WHAT YOU NEED TO DO =>
Set down each record below exactly as it stands. Pictures are not part of the copy.

SOURCE INFORMATION =>
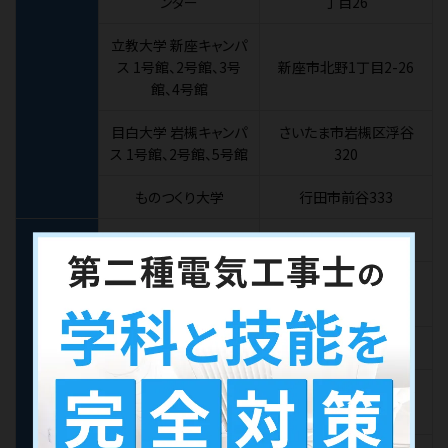
ンター
丁目26
立教大学 新座キャンパ
ス 1号館、2号館、3号
新座市北野1丁目2-26
館、4号館
目白大学 岩槻キャンパ
さいたま市岩槻区浮谷
ス 1号館、2号館、5号館
320
ものつくり大学
行田市前谷333
幕張メッセ 国際会議場
千葉市美浜区中瀬2-1
トーセイホテル＆セミナ
習志野市茜浜2-3-2
ー幕張
ヒルトン成田
成田市小菅456
敬愛大学 稲毛キャンパ
千葉市稲毛区穴川1-5-
ス
21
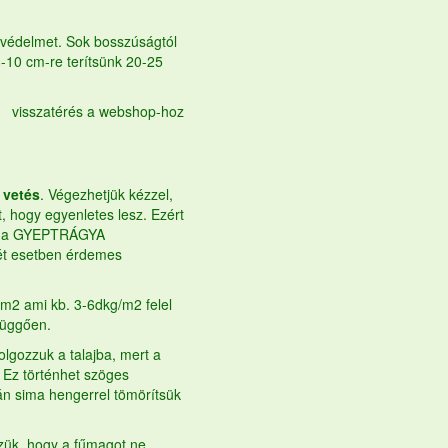
i védelmet. Sok bosszúságtól
-10 cm-re terítsünk 20-25
visszatérés a webshop-hoz
 vetés
. Végezhetjük kézzel,
, hogy egyenletes lesz. Ezért
 a
GYEPTRÁGYA
két esetben érdemes
 m2 ami kb. 3-6dkg/m2 felel
függően.
lgozzuk a talajba, mert a
 Ez történhet szöges
tán sima hengerrel tömörítsük
zük, hogy a fűmagot ne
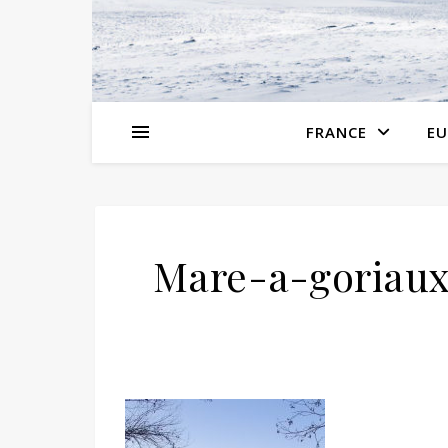
FRANCE
EU
Mare-a-goriau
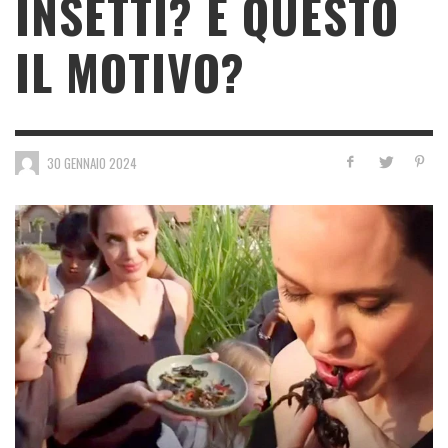
INSETTI? È QUESTO
IL MOTIVO?
30 GENNAIO 2024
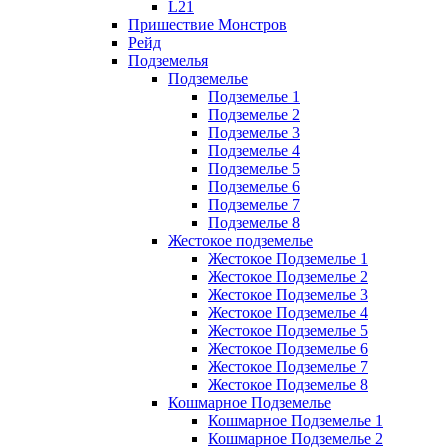
L21
Пришествие Монстров
Рейд
Подземелья
Подземелье
Подземелье 1
Подземелье 2
Подземелье 3
Подземелье 4
Подземелье 5
Подземелье 6
Подземелье 7
Подземелье 8
Жестокое подземелье
Жестокое Подземелье 1
Жестокое Подземелье 2
Жестокое Подземелье 3
Жестокое Подземелье 4
Жестокое Подземелье 5
Жестокое Подземелье 6
Жестокое Подземелье 7
Жестокое Подземелье 8
Кошмарное Подземелье
Кошмарное Подземелье 1
Кошмарное Подземелье 2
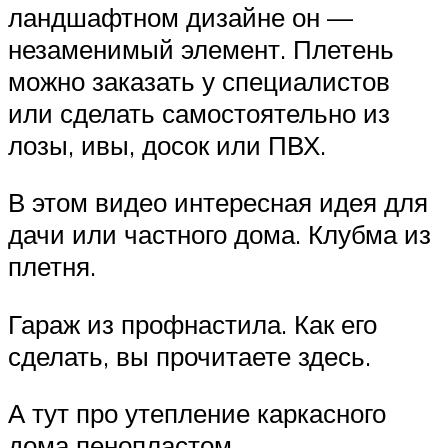
ландшафтном дизайне он —
незаменимый элемент. Плетень
можно заказать у специалистов
или сделать самостоятельно из
лозы, ивы, досок или ПВХ.
В этом видео интересная идея для
дачи или частного дома. Клубма из
плетня.
Гараж из профнастила. Как его
сделать, вы прочитаете здесь.
А тут про утепление каркасного
дома пенопластом.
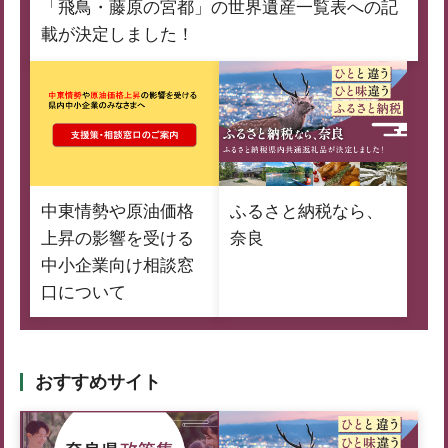
「飛鳥・藤原の宮都」の世界遺産一覧表への記
載が決定しました！
中東情勢や原油価格
ふるさと納税なら、
上昇の影響を受ける
奈良
中小企業向け相談窓
口について
おすすめサイト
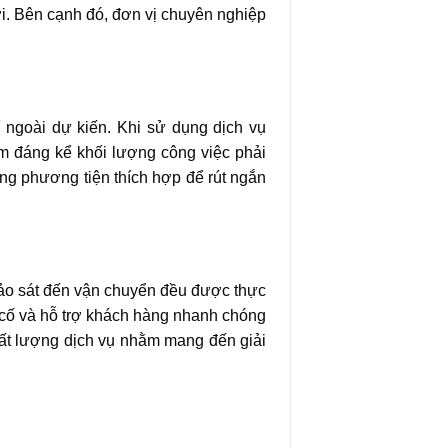
dời. Bên cạnh đó, đơn vị chuyên nghiệp
í ngoài dự kiến. Khi sử dụng dịch vụ
m đáng kể khối lượng công việc phải
ụng phương tiện thích hợp để rút ngắn
hảo sát đến vận chuyển đều được thực
ự cố và hỗ trợ khách hàng nhanh chóng
ất lượng dịch vụ nhằm mang đến giải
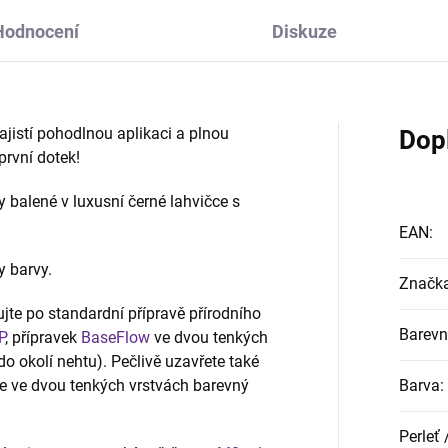
Hodnocení
Diskuze
jistí pohodlnou aplikaci a plnou
Dop
 první dotek!
 balené v luxusní černé lahvičce s
EAN
:
y barvy.
Značk
jte po standardní přípravě přírodního
Barevn
P
, přípravek
BaseFlow
ve dvou tenkých
do okolí nehtu). Pečlivě uzavřete také
jte ve dvou tenkých vrstvách barevný
Barva
:
Perleť /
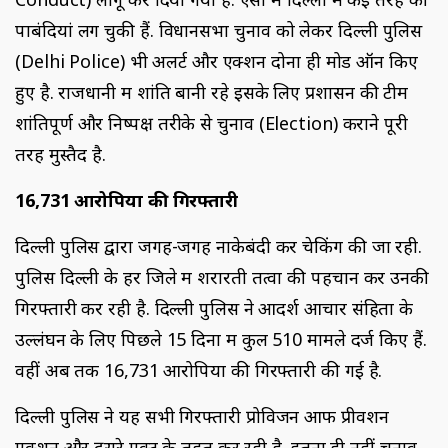
पाबंदियां लग चुकी हैं. विधानसभा चुनाव को लेकर दिल्ली पुलिस
(Delhi Police) भी अलर्ट और एक्शन दोनों ही मोड ऑन किए
हुए है. राजधानी में शांति बानी रहे इसके लिए प्रशासन की टीम
शांतिपूर्ण और निष्पक्ष तरीके से चुनाव (Election) कराने पूरी
तरह मुस्तैद है.
16,731 आरोपियों की गिरफ्तारी
दिल्ली पुलिस द्वारा जगह-जगह नाकेबंदी कर चेकिंग की जा रही.
पुलिस दिल्ली के हर जिले में शरारती तत्वों की पहचान कर उनकी
गिरफ्तारी कर रही है. दिल्ली पुलिस ने आदर्श आचार संहिता के
उल्लंघन के लिए पिछले 15 दिनों में कुल 510 मामले दर्ज किए हैं.
वहीं अब तक 16,731 आरोपियों की गिरफ्तारी की गई है.
दिल्ली पुलिस ने यह सभी गिरफ्तारी प्रोविजन आफ प्रीवेंशन
एक्शन और दूसरे एक्ट के तहत कर रही है. इतना ही नहीं चुनाव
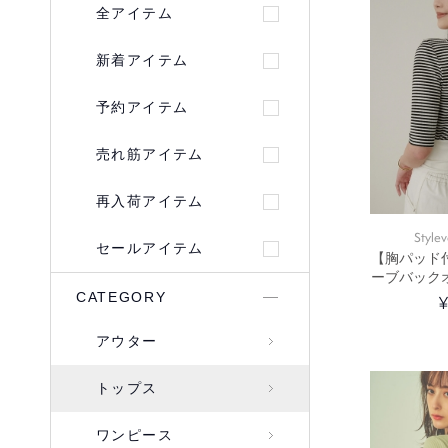
全アイテム
新着アイテム
予約アイテム
売れ筋アイテム
再入荷アイテム
Stylev
セールアイテム
【胸パッド
ーブバック
CATEGORY
¥
アウター
トップス
ワンピース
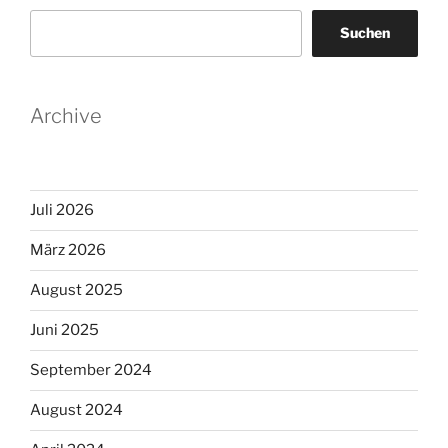
Suchen
Archive
Juli 2026
März 2026
August 2025
Juni 2025
September 2024
August 2024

EXERCISE OUTPUT =>
ンター
丁目26
立教大学 新座キャンパ
ス 1号館、2号館、3号
新座市北野1丁目2-26
館、4号館
目白大学 岩槻キャンパ
さいたま市岩槻区浮谷
ス 1号館、2号館、5号館
320
ものつくり大学
行田市前谷333
幕張メッセ 国際会議場
千葉市美浜区中瀬2-1
トーセイホテル＆セミナ
習志野市茜浜2-3-2
ー幕張
ヒルトン成田
成田市小菅456
敬愛大学 稲毛キャンパ
千葉市稲毛区穴川1-5-
ス
21
i védelmet. Sok bosszúságtól
-10 cm-re terítsünk 20-25
visszatérés a webshop-hoz
 vetés
. Végezhetjük kézzel,
, hogy egyenletes lesz. Ezért
 a
GYEPTRÁGYA
két esetben érdemes
 m2 ami kb. 3-6dkg/m2 felel
függően.
lgozzuk a talajba, mert a
 Ez történhet szöges
tán sima hengerrel tömörítsük
zük, hogy a fűmagot ne
FRANCE
EU
Mare-a-goriau
INSETTI? È QUESTO
IL MOTIVO?
30 GENNAIO 2024
L21
Пришествие Монстров
Рейд
Подземелья
Подземелье
Подземелье 1
Подземелье 2
Подземелье 3
Подземелье 4
Подземелье 5
Подземелье 6
Подземелье 7
Подземелье 8
Жестокое подземелье
Жестокое Подземелье 1
Жестокое Подземелье 2
Жестокое Подземелье 3
Жестокое Подземелье 4
Жестокое Подземелье 5
Жестокое Подземелье 6
Жестокое Подземелье 7
Жестокое Подземелье 8
Кошмарное Подземелье
Кошмарное Подземелье 1
Кошмарное Подземелье 2
ландшафтном дизайне он —
незаменимый элемент. Плетень
можно заказать у специалистов
или сделать самостоятельно из
лозы, ивы, досок или ПВХ.
В этом видео интересная идея для
дачи или частного дома. Клубма из
плетня.
Гараж из профнастила. Как его
сделать, вы прочитаете здесь.
А тут про утепление каркасного
дома пенопластом.
「飛鳥・藤原の宮都」の世界遺産一覧表への記
載が決定しました！
中東情勢や原油価格
ふるさと納税なら、
上昇の影響を受ける
奈良
中小企業向け相談窓
口について
おすすめサイト
dời. Bên cạnh đó, đơn vị chuyên nghiệp
í ngoài dự kiến. Khi sử dụng dịch vụ
m đáng kể khối lượng công việc phải
ụng phương tiện thích hợp để rút ngắn
hảo sát đến vận chuyển đều được thực
ự cố và hỗ trợ khách hàng nhanh chóng
ất lượng dịch vụ nhằm mang đến giải
Hodnocení
Diskuze
jistí pohodlnou aplikaci a plnou
Dop
 první dotek!
 balené v luxusní černé lahvičce s
EAN
:
y barvy.
Značk
jte po standardní přípravě přírodního
Barevn
P
, přípravek
BaseFlow
ve dvou tenkých
do okolí nehtu). Pečlivě uzavřete také
jte ve dvou tenkých vrstvách barevný
Barva
:
Perleť /
पाबंदियां लग चुकी हैं. विधानसभा चुनाव को लेकर दिल्ली पुलिस
(Delhi Police) भी अलर्ट और एक्शन दोनों ही मोड ऑन किए
हुए है. राजधानी में शांति बानी रहे इसके लिए प्रशासन की टीम
शांतिपूर्ण और निष्पक्ष तरीके से चुनाव (Election) कराने पूरी
तरह मुस्तैद है.
16,731 आरोपियों की गिरफ्तारी
दिल्ली पुलिस द्वारा जगह-जगह नाकेबंदी कर चेकिंग की जा रही.
पुलिस दिल्ली के हर जिले में शरारती तत्वों की पहचान कर उनकी
गिरफ्तारी कर रही है. दिल्ली पुलिस ने आदर्श आचार संहिता के
उल्लंघन के लिए पिछले 15 दिनों में कुल 510 मामले दर्ज किए हैं.
वहीं अब तक 16,731 आरोपियों की गिरफ्तारी की गई है.
दिल्ली पुलिस ने यह सभी गिरफ्तारी प्रोविजन आफ प्रीवेंशन
एक्शन और दूसरे एक्ट के तहत कर रही है. इतना ही नहीं चुनाव
全アイテム
新着アイテム
予約アイテム
売れ筋アイテム
再入荷アイテム
Stylev
セールアイテム
【胸パッド
ーブバック
CATEGORY
¥
アウター
トップス
ワンピース
Suchen
Archive
Juli 2026
März 2026
August 2025
Juni 2025
September 2024
August 2024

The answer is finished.